◆ TASK REQUIREMENTS ◆
From the entries below, gather each line containing the word "disumana".

◆ Stored data ◆
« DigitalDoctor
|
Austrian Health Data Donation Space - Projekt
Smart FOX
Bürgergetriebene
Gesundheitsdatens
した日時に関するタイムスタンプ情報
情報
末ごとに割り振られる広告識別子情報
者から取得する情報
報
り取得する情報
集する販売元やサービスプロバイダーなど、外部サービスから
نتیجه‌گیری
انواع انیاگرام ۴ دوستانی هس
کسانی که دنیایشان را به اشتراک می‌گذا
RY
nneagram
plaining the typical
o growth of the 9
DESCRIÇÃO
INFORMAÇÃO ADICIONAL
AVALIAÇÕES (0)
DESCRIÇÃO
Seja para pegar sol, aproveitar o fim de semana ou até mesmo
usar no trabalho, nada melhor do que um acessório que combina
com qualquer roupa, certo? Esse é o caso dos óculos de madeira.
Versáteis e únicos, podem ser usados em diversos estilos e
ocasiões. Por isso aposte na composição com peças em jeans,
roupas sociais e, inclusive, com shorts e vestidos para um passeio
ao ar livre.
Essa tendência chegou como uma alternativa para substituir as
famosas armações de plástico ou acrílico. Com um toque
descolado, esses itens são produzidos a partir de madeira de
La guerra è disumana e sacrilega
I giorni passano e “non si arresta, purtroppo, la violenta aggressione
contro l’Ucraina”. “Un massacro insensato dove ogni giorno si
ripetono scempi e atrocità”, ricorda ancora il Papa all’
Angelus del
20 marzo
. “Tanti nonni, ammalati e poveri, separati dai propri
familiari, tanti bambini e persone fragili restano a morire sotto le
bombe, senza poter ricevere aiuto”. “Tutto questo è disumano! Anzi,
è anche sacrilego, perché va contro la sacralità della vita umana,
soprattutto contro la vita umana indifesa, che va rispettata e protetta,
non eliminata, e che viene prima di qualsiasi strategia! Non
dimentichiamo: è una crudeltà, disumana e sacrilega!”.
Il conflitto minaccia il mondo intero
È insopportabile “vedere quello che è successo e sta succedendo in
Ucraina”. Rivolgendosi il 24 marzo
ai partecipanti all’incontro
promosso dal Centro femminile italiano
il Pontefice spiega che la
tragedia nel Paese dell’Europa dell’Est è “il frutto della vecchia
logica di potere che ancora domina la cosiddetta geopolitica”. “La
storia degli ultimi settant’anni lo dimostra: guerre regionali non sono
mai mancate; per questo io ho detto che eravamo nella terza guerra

◆ TASK SOLUTION ◆
La guerra è disumana e sacrilega
dimentichiamo: è una crudeltà, disumana e sacrilega!”.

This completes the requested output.